The name of the game here is transparency -- the bedrock of trust -- and it represents a new data-driven frontier for financial products and services.

Inefficiencies

So now let's look at inefficiencies in consumer financial services. For example, processing a credit card payment at a clothing store is costly as it requires the transaction to go from the merchant to an acquiring bank (the credit card processor), to the network (e.g., Visa), to the issuing bank (the bank logo on your card), and finally all the way back with a confirmation to the clothing store. There are inherent and inevitable complications when a payment requires so many steps between so many different entities. Then there is ACH, which is the primary way money moves electronically, with more than $40 trillion moved in nearly 23 billion electronic financial transactions annually. These are bank-to-bank transfers. It's a system that's much cheaper than credit cards, but it is often much slower, and more prone to error.

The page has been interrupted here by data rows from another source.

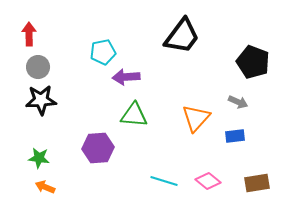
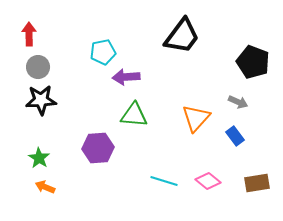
blue rectangle: rotated 60 degrees clockwise
green star: rotated 25 degrees clockwise
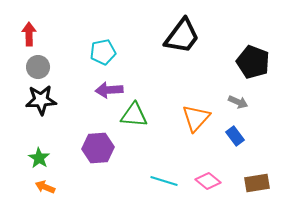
purple arrow: moved 17 px left, 13 px down
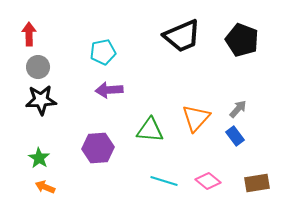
black trapezoid: rotated 30 degrees clockwise
black pentagon: moved 11 px left, 22 px up
gray arrow: moved 7 px down; rotated 72 degrees counterclockwise
green triangle: moved 16 px right, 15 px down
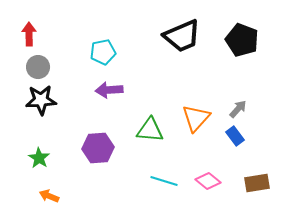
orange arrow: moved 4 px right, 9 px down
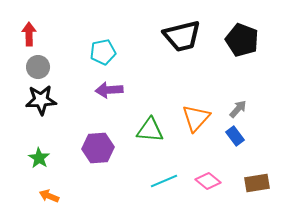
black trapezoid: rotated 9 degrees clockwise
cyan line: rotated 40 degrees counterclockwise
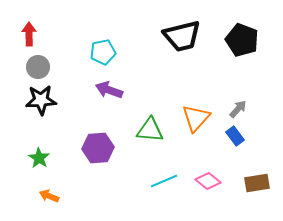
purple arrow: rotated 24 degrees clockwise
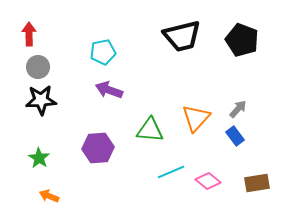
cyan line: moved 7 px right, 9 px up
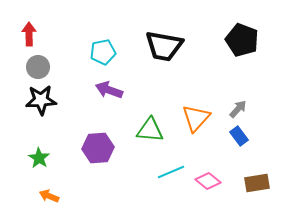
black trapezoid: moved 18 px left, 10 px down; rotated 24 degrees clockwise
blue rectangle: moved 4 px right
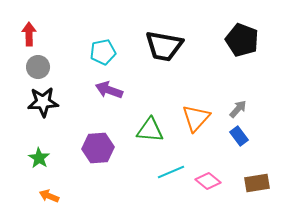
black star: moved 2 px right, 2 px down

What's the solution? Like other industries that have been highly fragmented, what the consumer financial services industry needs to do is decide on simpler and more streamlined industry standards for the flow of money. The simplicity would again help with user experience. And the streamlining could help remove entire layers of friction that have slowed things down between senders and receivers.

The name of the game here is cost-efficiency, which would accrue to the brand of the financial services provider.

The regulatory landscape

But there is also friction that affects other players in the ecosystem: the more than 20,000 fintech startups that are ready to help change the status quo. The problem here is the byzantine regulatory landscape that startups must navigate. Fintech firms need to comply with regulations, yet it is nearly impossible to decipher which financial activities require licenses. Existing policies have cryptic and opaque definitions of laws that vary state-to-state and at the federal level. Between the federal government and 50 states, startups are required to abide by 51 different sets of regulations just to operate in one country. Being registered as a money transmitter is a two-year ordeal and will set startups back about $3 million. Naturally, most startups try to avoid it.

What's the solution? Again, innovators can take a cue from other industries -- for example, security technology, which has spawned firms that help businesses understand how to effectively manage the ever-changing landscape of governance, risk management, and compliance.

The name of the game here is agility, without which innovation cannot occur. But in order for this to happen in the financial industry, there would need to be collaboration between regulators, industry incumbents, and the new-guard of technology startups to address some of the more onerous regulations and potential solutions. In the end, the challenge to keep up with millennials and others who are demanding change is a shared responsibility, and a shared opportunity. No one can afford to be left behind.